YOUR GOAL
After locating the line that contains "ease the burden on working" in the data below, set down exactly that line and each one after it through the line that contains "accessible by offering services in", and nothing more.

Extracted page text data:
━━━━━━━━━━━━━━━━━━━━
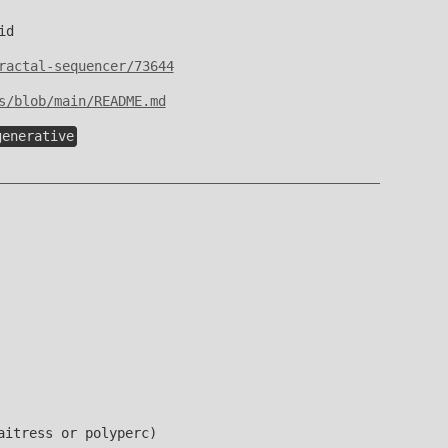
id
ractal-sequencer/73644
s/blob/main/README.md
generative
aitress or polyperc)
━━━━━━━━━━━━━━━━━━━━
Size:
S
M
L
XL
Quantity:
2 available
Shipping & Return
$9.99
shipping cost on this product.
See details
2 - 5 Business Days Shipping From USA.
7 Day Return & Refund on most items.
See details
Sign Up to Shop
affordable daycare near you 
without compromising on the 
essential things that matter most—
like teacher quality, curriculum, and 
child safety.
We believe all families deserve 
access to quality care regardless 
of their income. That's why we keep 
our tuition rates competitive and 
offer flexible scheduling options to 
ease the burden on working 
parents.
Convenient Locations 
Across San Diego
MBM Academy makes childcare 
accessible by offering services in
━━━━━━━━━━━━━━━━━━━━
SOLUTION TO THIS EXERCISE
ease the burden on working 
parents.
Convenient Locations 
Across San Diego
MBM Academy makes childcare 
accessible by offering services in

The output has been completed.